Author Archives: Michael Graves

Kara Taczak & Liane Robertson, Reiterative Reflection in the Twenty-First-Century Writing Classroom

As one might easily surmise reading or having read my posts for this assignment, I claim to have   used reflection in looking back to my training in the teaching of writing as graduate student at Temple University. And I think that many of the topics and strategies advocated in our readings should be begun to be taught in remedial writing or freshman composition, as a fuller and transferable understanding of writing.

The type of reflection theorized by Yancey (1998) and the researchers of How People Learn (Bransford, Pellegrino, and Donovan 2000a, 2000b) thus includes a focus on monitoring each writing context and supporting students’ development of agency as they begin developing expertise by providing them with a robust understanding of their identities as writers.

Recursive reflection could meet rhetorical analysis in their constructing an identity of their instructors and it could be revised throughout the term

Keith Grant Davie, Rhetorical Situations and their Constituents

It seems to me that the writing process concept antecedent to Davie’s moving to the larger realities or what we might call global concerns behind local conflicts is the discovery of the true subject of remedial writing and Comp I. OK, perhaps that subject would be better named “the truer subject,” but the point is the same. In drafting a piece, a student will often only touch on his/her truer subject late in a paper, because sufficient pre-writing hasn’t been done.  Or any of a variety of other reasons.

Chaim Perelman and Lucie Olbrechts-Tyteca point out that unlike speakers, writers cannot be certain who their audiences are…

And we, though we are sure of who are, we should perhaps not be so sure of who we are, especially when we think of identity as socially constructed. But, in so far as we are self aware, we accept with some of the psychologists that there are true or truer selves and there is knowledge and a sense of a larger life and empowerment, along of course with risk in knowing them. perhaps THIS REALITY OFTEN IS AND/OR COULD BE BHIND MORE PASSIONATE UPPER LEVEL RTSEARCH PAPERS.

Carmen Kynard, Getting on the Right Side of It Problematizing and Rethinking the Research Paper

I think there is a concept from the New Criticism of Brooks and Warren that can be very usefully to connected to Kynard’s concern for passionate personal commitment to the writing of research papers. That concept is conflict defined ass desire vs. inhibition. Though it is often not essay for students to boil a conflict down to economical expression, repeated work can bring them to it. It could be required in the narrative essay on the topic of a conflict with an authority figure that could precede a research paper.

For a large number of students, however, rethinking what they thought a research paper could be was an easy enough process, but the actual writing proved to be an excruciatingly confusing task.

There is something very simple about a conflict.
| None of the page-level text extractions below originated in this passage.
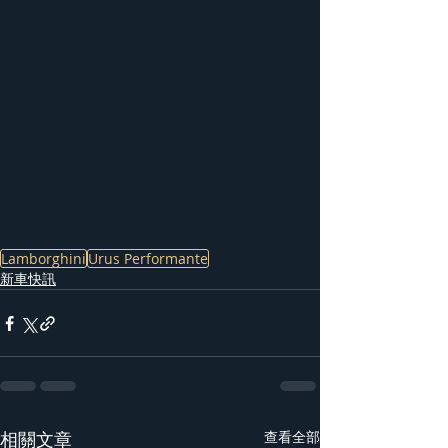
Lamborghini
Urus Performante
新車快訊
相關文章
查看全部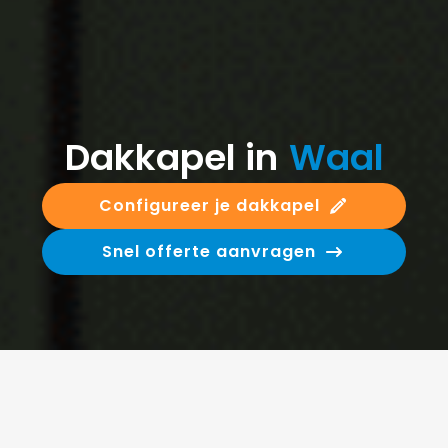
Dakkapel in
Waal
Configureer je dakkapel
Snel offerte aanvragen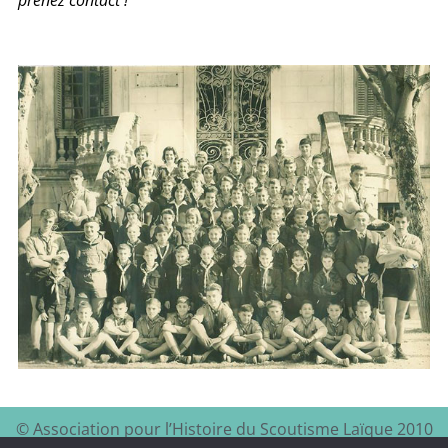
prenez contact !
© Association pour l’Histoire du Scoutisme Laïque 2010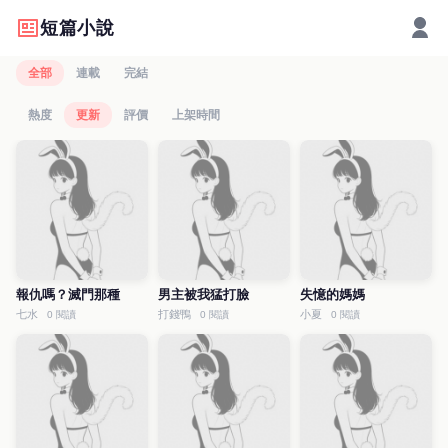
短篇小說
全部
連載
完結
熱度
更新
評價
上架時間
報仇嗎？滅門那種
男主被我猛打臉
失憶的媽媽
七水
打錢鴨
小夏
0 閱讀
0 閱讀
0 閱讀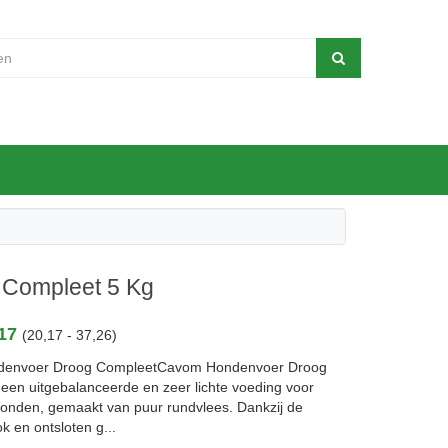
Compleet 5 Kg
,17
(20,17 - 37,26)
envoer Droog CompleetCavom Hondenvoer Droog
 een uitgebalanceerde en zeer lichte voeding voor
onden, gemaakt van puur rundvlees. Dankzij de
k en ontsloten g...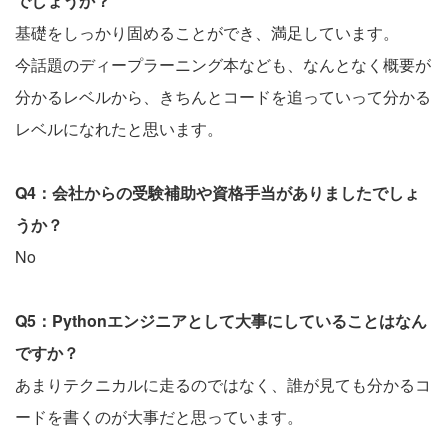
でしょうか？
基礎をしっかり固めることができ、満足しています。
今話題のディープラーニング本なども、なんとなく概要が
分かるレベルから、きちんとコードを追っていって分かる
レベルになれたと思います。
Q4：会社からの受験補助や資格手当がありましたでしょ
うか？
No
Q5：Pythonエンジニアとして大事にしていることはなん
ですか？
あまりテクニカルに走るのではなく、誰が見ても分かるコ
ードを書くのが大事だと思っています。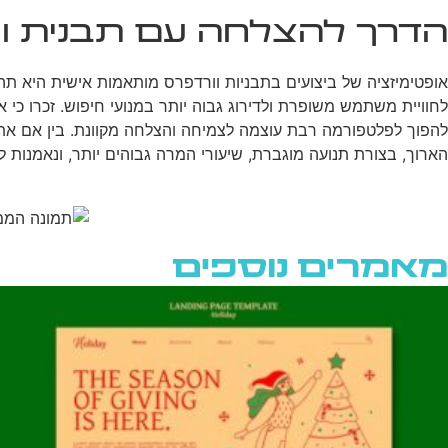
הדרך להצלחה עם תבנית ו
לחוויית משתמש משופרת ולדירוג גבוה יותר במנועי חיפוש. זכרו כ
להפוך לפלטפורמה רבת עוצמה לצמיחה והצלחה מקוונת. בין אם את
הארוך, בצורת תנועה מוגברת, שיעורי המרה גבוהים יותר, ונאמנות 
מאמרים נוספים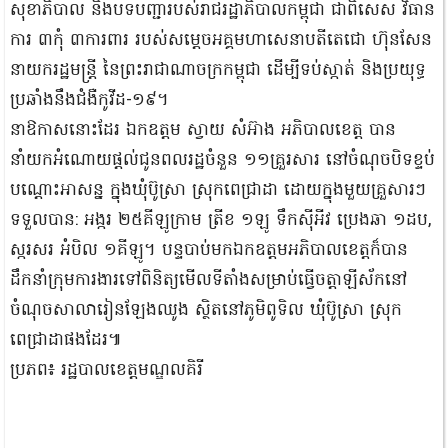
សុខាភិបាល និងបទបញ្ជារបស់រាជរដ្ឋាភិបាលកម្ពុជា ជាពិសេស វិធាន
ការ ៣កុំ ៣ការពារ របស់សម្តេចអគ្គមហាសេនាបតីតេជោ ហ៊ុនសែន
នាយករដ្ឋមន្រ្តី នៃព្រះរាជាណាចក្រកម្ពុជា ដើម្បីទប់ស្កាត់ និងប្រយុទ្ធ
ប្រឆាំងនឹងជំងឺកូវីដ-១៩។
នាឱកាសនោះដែរ ឯកឧត្តម ស្វាយ សំអ៊ាង អភិបាលខេត្ត បាន
នាំយកអំណោយផ្តល់ជូនពលរដ្ឋចំនួន ១១គ្រួរសារ នៅចំណុចបិទខ្ទប់
បណ្តោះអាសន្ន ក្នុងឃុំប៊ូស្រា ស្រុកពេជ្រាដា ដោយក្នុងមួយគ្រួសារៗ
ទទួលបាន: អង្ករ ២៥គីឡូក្រាម ត្រីខ​ ១ឡូ​ ទឹកស៊ីអីវ ប្រេងឆា​ ១ដប,​
ស្ករសរ អំបិល​ ១គីឡូ។​ បន្ទបាប់មកឯកឧត្តមអភិបាលខេត្តក៏បាន
ដឹកនាំក្រុមការងារទៅពិនិត្យមើលទីតាំងសម្រាប់ធ្វើចត្តាឡីស័កនៅ
ចំណុចសាលារៀនឡែងឈូង​ ស្ថិតនៅភូមិពូទិល ឃុំប៊ូស្រា ស្រុក
ពេជ្រាដាផងដែរ៕
ប្រភព៖ រដ្ឋបាលខេត្តមណ្ឌលគិរី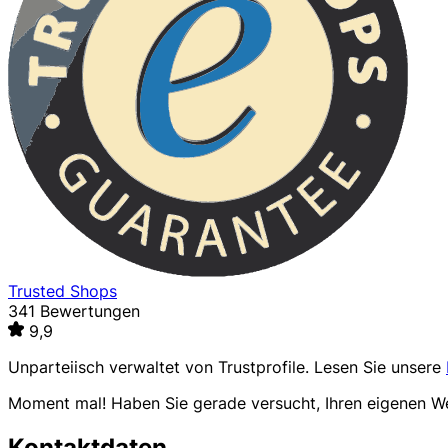
Trusted Shops
341 Bewertungen
9,9
Unparteiisch verwaltet von
Trustprofile
. Lesen Sie unsere
Moment mal! Haben Sie gerade versucht, Ihren eigenen 
Kontaktdaten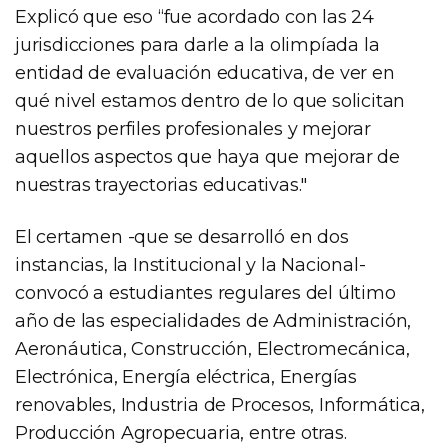
Explicó que eso “fue acordado con las 24
jurisdicciones para darle a la olimpíada la
entidad de evaluación educativa, de ver en
qué nivel estamos dentro de lo que solicitan
nuestros perfiles profesionales y mejorar
aquellos aspectos que haya que mejorar de
nuestras trayectorias educativas."
El certamen -que se desarrolló en dos
instancias, la Institucional y la Nacional-
convocó a estudiantes regulares del último
año de las especialidades de Administración,
Aeronáutica, Construcción, Electromecánica,
Electrónica, Energía eléctrica, Energías
renovables, Industria de Procesos, Informática,
Producción Agropecuaria, entre otras.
Have a character with one and the narrative part of a story or paper should write itself almost automatrically for that part of the assignment is the story of the attempts to overcome the force/s of inhibition.

Jody Shipka, A Multimodal Task-Based Framework for Composing

I  really don’t get how the first example Shipka presents works as a history. I see that it could. And that perhaps something in the way she wrote it or read it has caused my puzzlement. On the other hand, I found the project on the OED brilliant and see it could easily generate other multi media projects.
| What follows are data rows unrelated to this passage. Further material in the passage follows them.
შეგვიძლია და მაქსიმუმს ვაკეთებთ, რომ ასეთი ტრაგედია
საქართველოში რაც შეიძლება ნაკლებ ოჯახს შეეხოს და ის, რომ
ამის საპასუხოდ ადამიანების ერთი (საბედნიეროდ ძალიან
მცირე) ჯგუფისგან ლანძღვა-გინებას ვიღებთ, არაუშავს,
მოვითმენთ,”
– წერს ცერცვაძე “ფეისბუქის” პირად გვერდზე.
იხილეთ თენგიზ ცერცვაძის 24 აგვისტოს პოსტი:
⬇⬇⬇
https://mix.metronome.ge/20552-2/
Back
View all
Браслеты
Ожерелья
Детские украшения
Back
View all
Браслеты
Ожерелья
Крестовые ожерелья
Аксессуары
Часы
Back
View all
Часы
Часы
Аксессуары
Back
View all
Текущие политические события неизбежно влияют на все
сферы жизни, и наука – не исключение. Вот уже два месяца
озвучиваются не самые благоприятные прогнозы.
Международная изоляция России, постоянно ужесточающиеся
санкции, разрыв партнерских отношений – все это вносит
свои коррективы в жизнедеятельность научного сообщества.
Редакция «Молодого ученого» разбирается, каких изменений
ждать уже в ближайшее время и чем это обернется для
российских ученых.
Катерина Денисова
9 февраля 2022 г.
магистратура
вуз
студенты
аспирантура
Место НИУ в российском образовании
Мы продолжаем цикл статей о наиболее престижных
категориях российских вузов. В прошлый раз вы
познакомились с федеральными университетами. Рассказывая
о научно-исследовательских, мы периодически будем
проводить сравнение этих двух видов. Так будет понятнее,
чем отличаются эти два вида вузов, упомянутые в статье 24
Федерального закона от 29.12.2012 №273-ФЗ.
Obviously enough, one might find the idea of the expansion of terms, concepts and strategies, etc. for instructors and students to be a theme that runs through all the assigned readings, and I borrowed someone’s observation that one goal of a writing course to stretch students’ abilities, so, though I haven’t done multimodal activities, I suppose I could.
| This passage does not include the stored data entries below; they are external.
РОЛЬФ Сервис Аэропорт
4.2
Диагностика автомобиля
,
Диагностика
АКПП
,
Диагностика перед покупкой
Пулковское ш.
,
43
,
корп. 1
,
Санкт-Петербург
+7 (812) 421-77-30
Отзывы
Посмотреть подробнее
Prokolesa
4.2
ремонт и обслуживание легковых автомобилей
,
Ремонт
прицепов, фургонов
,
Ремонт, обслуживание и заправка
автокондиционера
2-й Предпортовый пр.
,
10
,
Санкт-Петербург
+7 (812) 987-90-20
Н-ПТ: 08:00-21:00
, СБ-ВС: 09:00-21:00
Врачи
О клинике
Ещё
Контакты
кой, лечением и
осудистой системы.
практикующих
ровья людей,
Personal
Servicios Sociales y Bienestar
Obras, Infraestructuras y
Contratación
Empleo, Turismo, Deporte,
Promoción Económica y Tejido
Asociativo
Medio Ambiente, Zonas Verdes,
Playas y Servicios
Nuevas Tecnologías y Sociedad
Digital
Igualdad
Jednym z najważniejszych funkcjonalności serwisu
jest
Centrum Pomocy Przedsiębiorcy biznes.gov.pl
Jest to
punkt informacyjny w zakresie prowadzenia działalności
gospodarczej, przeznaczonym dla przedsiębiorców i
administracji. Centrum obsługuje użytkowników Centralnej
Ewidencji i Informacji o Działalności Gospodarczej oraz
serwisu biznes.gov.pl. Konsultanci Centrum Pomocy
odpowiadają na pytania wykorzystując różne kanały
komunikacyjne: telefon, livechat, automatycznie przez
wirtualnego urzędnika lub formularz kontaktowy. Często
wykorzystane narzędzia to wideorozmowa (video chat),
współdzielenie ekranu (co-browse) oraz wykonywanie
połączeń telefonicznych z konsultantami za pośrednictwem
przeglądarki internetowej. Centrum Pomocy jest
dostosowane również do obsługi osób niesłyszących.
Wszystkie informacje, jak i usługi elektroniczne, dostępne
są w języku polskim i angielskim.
Robert Connors called it the “inescapable question and one that composition instructors must address prior to committing to the kinds of assignments they will assign to students: should [One] emphasize honest, personal writing? stress academic, argumentative or practical subjects? or try somehow to create a balance between these discourse aims?

One exercise I give that could lead to deeper student rhetorical analysis and maybe eventually to passionate authentic writing requires them to use 10 to fifteen words and or phrases that are identical in meaning, have different shades of meaning, overlapping meanings and compose a paragraph or two using all the words. I have gotten paragraphs that are like puff pieces or profiles in magazines about celebrities. these seem like naturals for teaching about many of the concepts we are reading about and will be discussing.


I think the four suggestions Graff includes in the IMPLKICATIONS section of his article are excellent, especially the idea that

doing regular practice across genres helped students to abstract rhetorical principles that they could later apply on their own.

I connect his recommendations of rhetorical analysis, Modeling, Explicit attention to process, and flexibility to be natural;y connected to the teaching of the writing process, and more specifically, the demythologizing of writing. I think Graff makes it obvious the taking apart of myths about writing can lead to rhetorical analysis and make be a more comprehensive clarification of truths about writing than I had previously realized.


So far, Dirk’s essay has given me the most ideas for teaching. I was prepared to look favorably upon a study that used Bakhtin, for I have read and admired his Rabelais and his World and want to read more of him.

Barwashi believes both that the prompt is a precondition for the existence of student writing, a means of habituating students into the subject as well as the subjectivity, they are being asked to explore… without acknowledging its presence explicitly … so that it appears their writing created its own exigency, that somehow their writing is self-prompted.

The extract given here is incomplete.